Sotto osservazione
30 aprile 2015
Il successo della Festa del Libro Ebraico porta a interrogarsi sul rapporto tra la condizione di minoranza e l'essere sotto i riflettori
Grande il successo della sesta edizione della Festa del Libro Ebraico, appena conclusasi a Ferrara. Organizzata dalla Fondazione Museo Nazionale dell’Ebraismo Italiano e della Shoah (Meis) in attesa del completamento del primo lotto del museo che ospiterà spazi espositivi permanenti, centro di documentazione, biblioteca e aree per la didattica, vede crescere di anno in anno il pubblico, ma anche lo spessore del programma e degli ospiti. Libri soprattutto, tanti libri, incontri, presentazioni, un convegno internazionale, concerti, degustazioni e passeggiate per la sempre fascinosa Ferrara. Oltre cinquemila volumi di autori ebrei o di argomento ebraico, centocinquantasette case editrici, occasioni ghiotte di incontri con scrittori, studiosi e i giornalisti... e una domanda. Vero è che, come mi diceva un’amica libraia, “È pazzesco ma quando inizi a ragionarci su ti rendi conto che una quantità impressionante di libri ha un qualche aggancio ebraico” ma non è eccessiva questa attenzione?

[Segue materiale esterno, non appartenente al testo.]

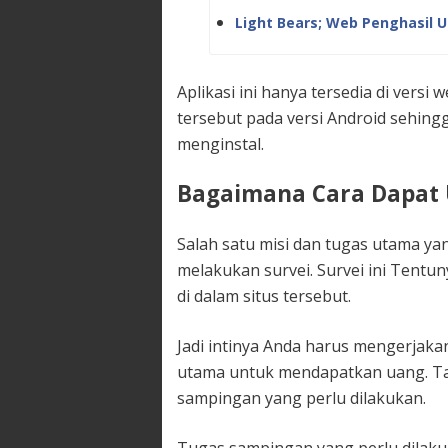
Light Bears; Web Penghasil 
Aplikasi ini hanya tersedia di vers
tersebut pada versi Android sehin
menginstal.
Bagaimana Cara Dapat 
Salah satu misi dan tugas utama ya
melakukan survei. Survei ini Tent
di dalam situs tersebut.
Jadi intinya Anda harus mengerjakan
utama untuk mendapatkan uang. Tap
sampingan yang perlu dilakukan.
Tugas sampingan yang perlu dilak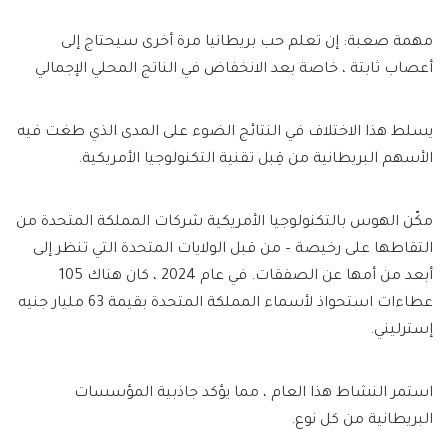
مهمة صعبة: إن تعلم حب بريطانيا مرة أخرى سيحتاج إلى
أعصاب ثابتة ، خاصة بعد الانخفاض في الناتج المحلي الإجمالي
يسلط هذا الاختلاف في النتائج الضوء على المدى الذي طغت فيه
الأسهم البريطانية من قِبل تقنية التكنولوجيا الأمريكية.
مكّن الهوس بالتكنولوجيا الأمريكية شركات المملكة المتحدة من
التقاطها على رخيصة – من قبل الولايات المتحدة التي تنظر إلى
أبعد من أمها عن الصفقات. في عام 2024 ، كان هناك 105
عطاءات استحواذ لأسماء المملكة المتحدة بقيمة 63 مليار جنيه
إسترليني.
استمر النشاط هذا العام ، مما يؤكد جاذبية المؤسسات
البريطانية من كل نوع.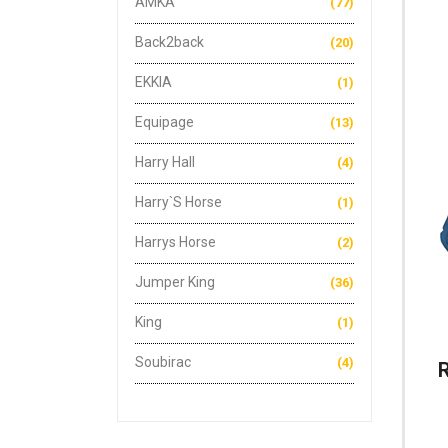
AMKA
(77)
F
Back2back
(20)
EKKIA
(1)
Equipage
(13)
Harry Hall
(4)
Harry`s Horse
(1)
Harrys Horse
(2)
Jumper King
(36)
King
(1)
Soubirac
(4)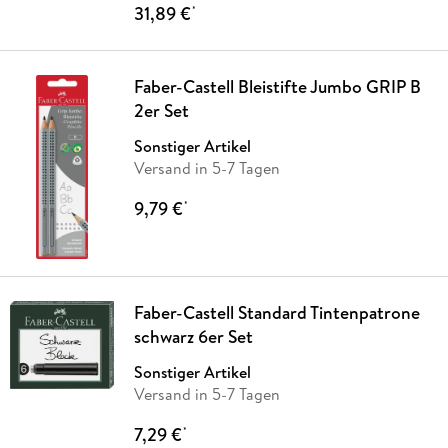
31,89 €
*
Faber-Castell Bleistifte Jumbo GRIP B
2er Set
Sonstiger Artikel
Versand in 5-7 Tagen
9,79 €
*
Faber-Castell Standard Tintenpatrone
schwarz 6er Set
Sonstiger Artikel
Versand in 5-7 Tagen
7,29 €
*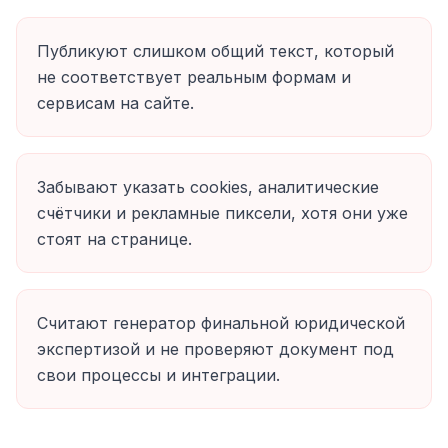
Публикуют слишком общий текст, который
не соответствует реальным формам и
сервисам на сайте.
Забывают указать cookies, аналитические
счётчики и рекламные пиксели, хотя они уже
стоят на странице.
Считают генератор финальной юридической
экспертизой и не проверяют документ под
свои процессы и интеграции.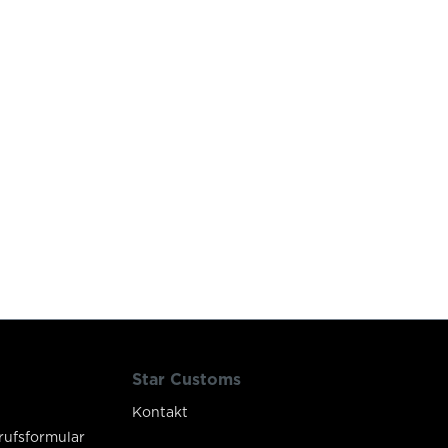
Star Customs
Kontakt
rufsformular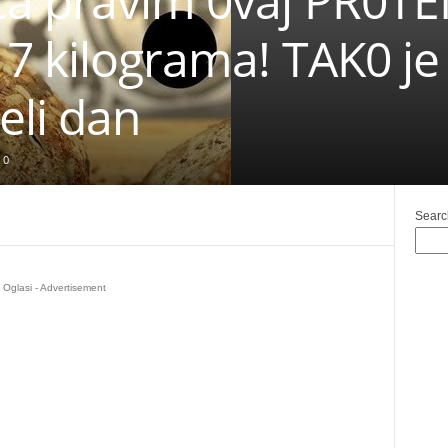
a pravim 0vaj PR0TEI
 7 kilograma! TAK0 je 
eli dan
0
Searc
Oglasi - Advertisement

Così come non è eccessivo che nella rassegna stampa dell’Unione delle Comunità Ebraiche Italiane entrino decine di migliaia di articoli ogni anno? Ci sono ovvi e prevedibili picchi in occasione di date particolari, come la Giornata della Memoria, o di eventi che hanno particolare visibilità, come la recente morte di rav Toaff, ma anche il semplice flusso quotidiano è impressionante, segno di una attenzione costante che dovrebbe far riflettere. A parte l’ovvia considerazione che una simile rassegna stampa - dove entra anche tutto ciò che riguarda temi come diritti, discriminazioni, razzismi e minoranze - sarebbe uno strumento utilissimo anche per la redazione di questa newsletter, io mi trovo a chiedermi perché non esiste una analoga “Festa del libro protestante”? Perché al di là dell’indubbio (e invidiabile, nonché encomiabile) successo della campagna per l’otto per mille l’attenzione dedicata ai valdesi, per esempio, non è neppure paragonabile? Oppure, forse invece sarebbe simile ma nessuno ci bada?
Essere sempre sui giornali, essere sempre “sotto osservazione”... è un bene o un male? È segno di un sincero interesse, al di là di manifestazioni indiscutibilmente belle e positive come la Festa sopra menzionata, l’attenzione spasmodica che raccoglie tutto ciò che è ebraico? Senza neppure arrivare a pensare alle reazioni che suscita il semplice pronunciare la parola Israele, e alla sovraesposizione mediatica di che tutto ciò che vi avviene... che effetto può fare a chiunque, e a qualunque minoranza, essere sui giornali tutti i giorni, e con questa intensità?